National Plan for Vacation Day, on the last Tuesday in January, reminds us to plan our vacation at the start of the year for the rest of the year. The early bird gets to pack their bags and fly away to a little fun and relaxation!
With the frigid temperatures and growing snow piles, it’s easy to start daydreaming of sunny skies. Who else is dreaming of sandcastles and the vacation days to come? But, for many Americans, those vacation dreams turn out to be just that: a dream.
Each year, Americans leave more than 600 million vacation days unused. Our work martyr attitudes combined with a culture of silence in the workplace is keeping workers at their desks instead of using their time off.
To change this, National Plan for Vacation Day reminds us to plan our vacation at the start of the year for the rest of the year. When it comes to taking a vacation, it is the planners of the world who get the job done. According to Project: Time Off, planners are more likely to take all their vacation time in a given work year and take more extended vacations than non-planners. They are also happier with their jobs, relationships, and health. So don’t knock the planners who get out the door to vacation! Get planning!!

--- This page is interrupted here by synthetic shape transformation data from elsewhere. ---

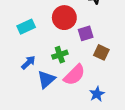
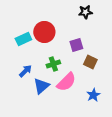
red circle: (64, 18) -> (44, 32), moved
blue star: (97, 94) -> (93, 95), moved

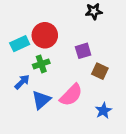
green cross: (53, 64) -> (41, 64), moved

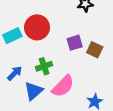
green cross: (41, 64) -> (44, 66), moved
brown square: (100, 71) -> (95, 50), moved

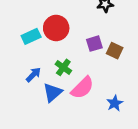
green cross: (44, 66) -> (63, 67), turned -35

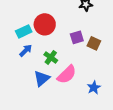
blue arrow: (33, 75) -> (26, 50), moved

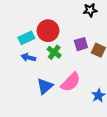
blue arrow: (26, 50) -> (28, 57), turned -120
green cross: (51, 57) -> (54, 52), moved

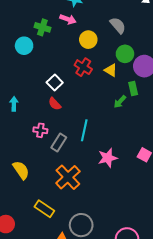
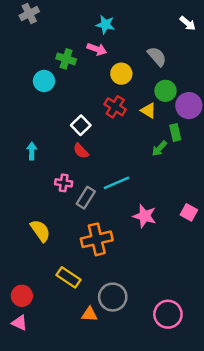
cyan line: (84, 130) -> (116, 183), turned 55
pink star: (108, 158) -> (145, 216), turned 30
orange cross: (68, 177) -> (97, 239), turned 30

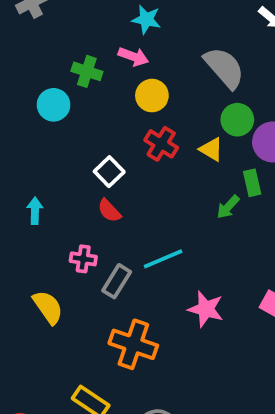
gray semicircle: (157, 56) -> (224, 68), size x1.4
yellow circle: (121, 74) -> (152, 96), moved
yellow semicircle: (40, 231) -> (48, 307), moved
orange cross: (97, 239) -> (133, 344), turned 32

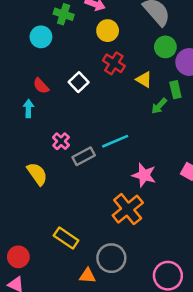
yellow triangle: (211, 149) -> (144, 80), moved
red semicircle: (109, 211) -> (41, 86), moved
pink cross: (83, 259) -> (61, 141), turned 36
gray rectangle: (117, 281) -> (84, 156), turned 30
orange cross: (133, 344) -> (128, 209), moved, turned 32

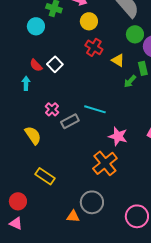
white square: (79, 82) -> (55, 64), moved
cyan line: (115, 141) -> (95, 109), turned 40
yellow rectangle: (66, 238) -> (45, 176), moved

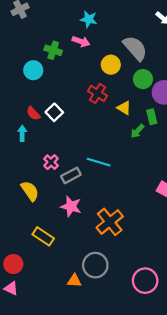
yellow circle: (89, 21) -> (111, 65), moved
pink star: (118, 136) -> (71, 206), moved

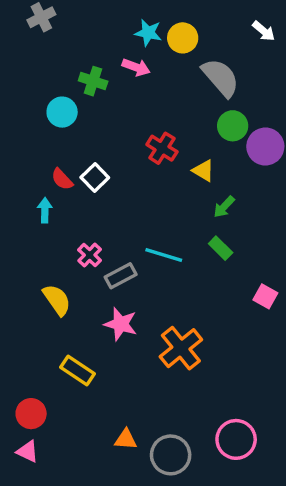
yellow circle: (111, 65) -> (183, 38), moved
green rectangle: (152, 117) -> (221, 248), moved, turned -32
gray circle: (95, 265) -> (171, 455), moved

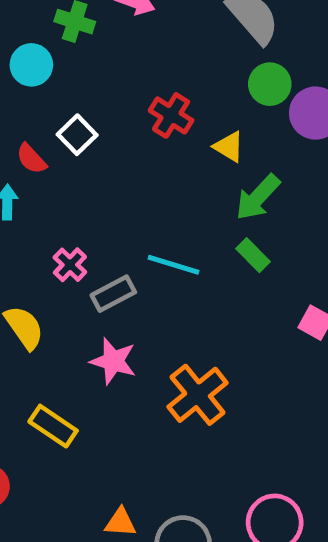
white square: (95, 178) -> (77, 135), moved
green arrow: (224, 207) -> (258, 197), size x1.5

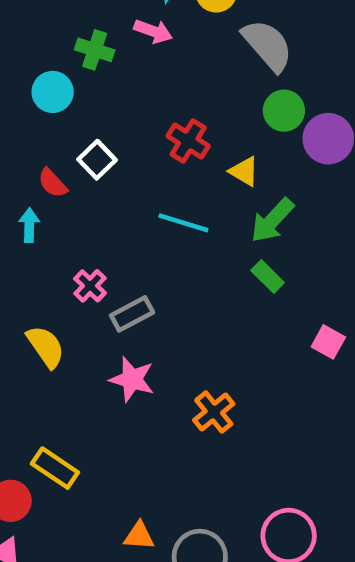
cyan line: (173, 265) -> (183, 223), moved
orange cross: (198, 395) -> (214, 412), size x0.7
yellow rectangle: (53, 426) -> (55, 468), moved

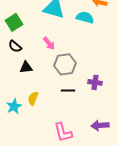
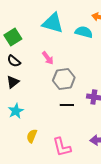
black triangle: (26, 67) -> (13, 82), moved, turned -32
yellow semicircle: (33, 98) -> (32, 136), moved
cyan star: (14, 106) -> (16, 111), moved

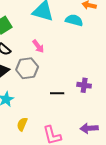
gray hexagon: (64, 79) -> (27, 68), moved

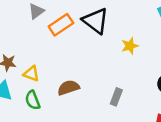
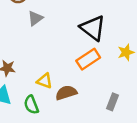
orange rectangle: (61, 25) -> (88, 59), moved
yellow triangle: (31, 74) -> (45, 81), moved

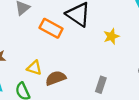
orange rectangle: (88, 59) -> (51, 28), moved, turned 65

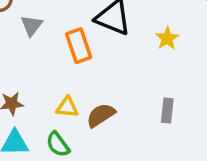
orange rectangle: (51, 28) -> (79, 46), turned 55

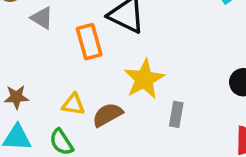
gray triangle: (32, 26) -> (42, 18), turned -40
yellow star: (167, 38) -> (144, 79), moved, size x1.6

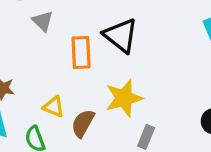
brown semicircle: (107, 115) -> (83, 123), turned -44

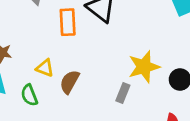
yellow star: (124, 98) -> (144, 67), moved

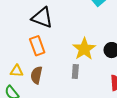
orange rectangle: (68, 22) -> (37, 46), moved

HOW TO OBSERVE #PlanForVacation
Three Easy Steps to Planning a Vacation
Planning a vacation does not have to be a monumental task. Here are three easy steps to make it happen:
- Determine how much time off you earn. Look up the number of vacation days you earn by checking with your finance or HR team. Don’t forget to make a note of any office closures.
- Coordinate calendars. Use Project: Time Off’s vacation planning tool to plot out your year—enter the number of days you earn, put your vacation dreams on the calendar, and use your custom link to get your family and friends involved in the planning.
- Share your plans. Once you have your days determined, use the calendar to export your plans to Outlook, Gmail, or other electronic calendars to share with your boss, co-workers, and family.
As we close out a month of resolutions, make this the year you focus on your bucket list—not your to-do list.